Jo Reynolds was the first female fire fighter in Norfolk. She talks to Rowan Mantell about her extraordinary story of burning passion and dogged determination, saving lives and heart-wrenching loss

Jo was just 17 when she signed up with Norfolk Fire Service. Within weeks she was completing energy sapping climbs and runs, handling heavy hoses, learning how to quench flames, cut open cars, and deal with anything from trapped kittens to chemical spills and suicides alongside the men.

No concessions were made in the tough training regime which turned teenager Jo Reynolds into the first female full time fire-fighter in Norfolk – and, outside wartime, possibly the first in the country.

It was 1982 when the girl who had dreamed of becoming a fire fighter as a child, after watching firemen tackle a blaze at her family home, reported to force headquarters in Wymondham.

The story of her transformation from ordinary teenage girl into fearless fire fighter is told in her first book Fire Woman.

“Friends said, ‘Jo, you’ve got a great story here!’ and I was, ‘I don’t see it,’” said Jo. But she was eventually persuaded to begin writing down the memories and anecdotes which had entertained friends and family for more than three decades.

Fire Woman is also a coming of age tale. Alongside the blazes in homes and factories, the traffic accidents and animal rescues, are the friends and boyfriends, and a series of intense laughs, loves and losses.

“Some of the chapters I was laughing, then I’d start crying and couldn’t stop,” she says.

The book is also an atmospheric evocation of Norfolk in the early 1980s – even down to the music, with each chapter named for a different song.

Jo was based in Thetford, where she became a bit of a celebrity, but the book ends with a newly-married Jo heading off to travel the world. With a few interludes back in Britain, that is what she has been doing ever since.

“We did some incredible travelling!” she said. “We went to the Amazon, Peru, the High Andes where we met up with friends from Oxford University who were doing altitude drug testing. And then we met them again on Everest and got involved with helping with the first ever Everest marathon.

Eventually she returned to Thetford, where life was not quite so glamorous. “It felt a bit awkward, trying to go back to the fire service,” she said. “Although I had really loved it at the time and they gave me so much love.”

Instead she got a job at the bleach factory and then set up a business sourcing homeware for big supermarkets – with an office in China.

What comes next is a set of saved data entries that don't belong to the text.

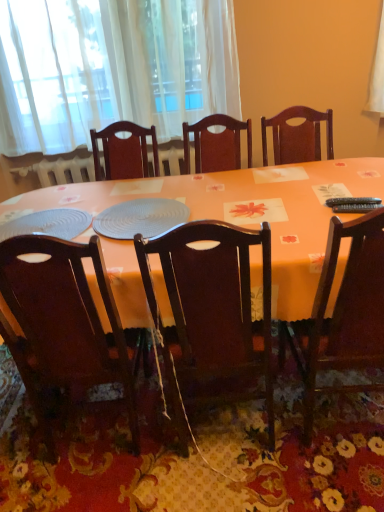 The image size is (384, 512). Find the location of `free space that is to the left of black plastic remote control at right, arranged as the first remote control when viewed from the top`. free space that is to the left of black plastic remote control at right, arranged as the first remote control when viewed from the top is located at coordinates (302, 212). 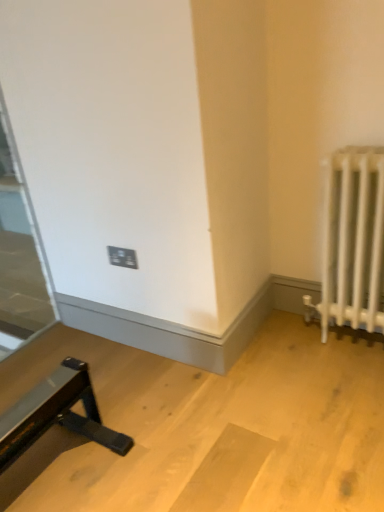 Identify the location of free region under white metal radiator at right (from a real-world perspective). (358, 338). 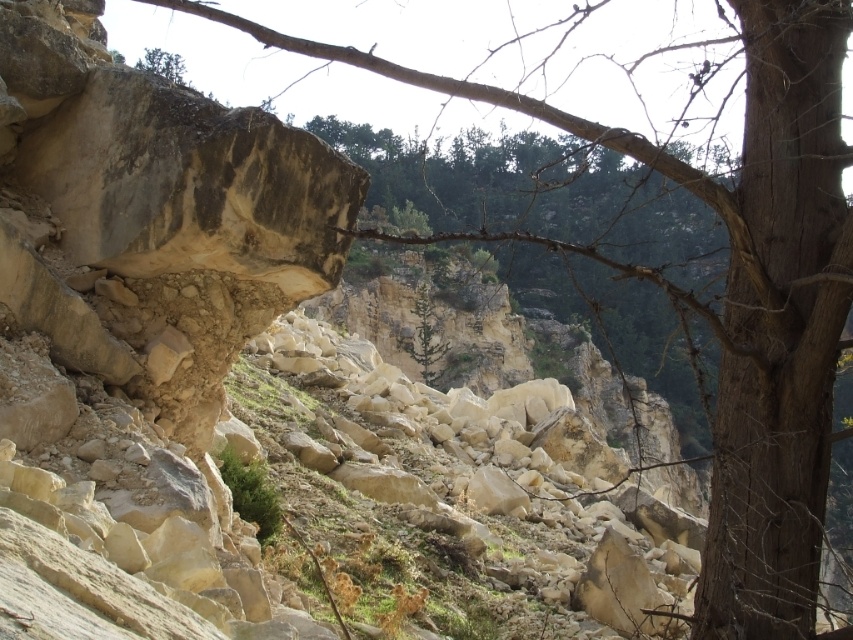 Question: Which of the following is the closest to the observer?

Choices:
 (A) smooth beige rock at center
 (B) green matte tree at center

Answer: (A)

Question: Is smooth beige rock at center behind green matte tree at center?

Choices:
 (A) yes
 (B) no

Answer: (B)

Question: From the image, what is the correct spatial relationship of smooth beige rock at center in relation to green matte tree at center?

Choices:
 (A) left
 (B) right

Answer: (A)

Question: Is smooth beige rock at center closer to camera compared to green matte tree at center?

Choices:
 (A) yes
 (B) no

Answer: (A)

“Every time I turn around my life seems to be heading in a completely different direction!” she says.

For the past 10 years she has lived in countries including Thailand and Cambodia, and found jobs as a television presenter for a Thai lifestyle TV programme, a wardrobe assistant, a location scout, a model. When her best friend got involved in some charity work it led to Jo’s first foray into writing – visiting the Philippines after a devastating typhoon and Nepal after an earthquake. “I interviewed people, got their back stories and presented it in a way that people could connect with,” she says.

For the past year she has been living with her brother in Norwich, writing her book and catching up with former colleagues and old friends. She would love to think that her story might inspire other women to consider a career as a fire fighter.

So what next for Jo?

“I genuinely don’t know!” she said. But that early training means she is always ready for the next challenge.

Fire Woman, the extraordinary story of Britain’s first female firefighter is published by Michael O’Mara Books. £9.99.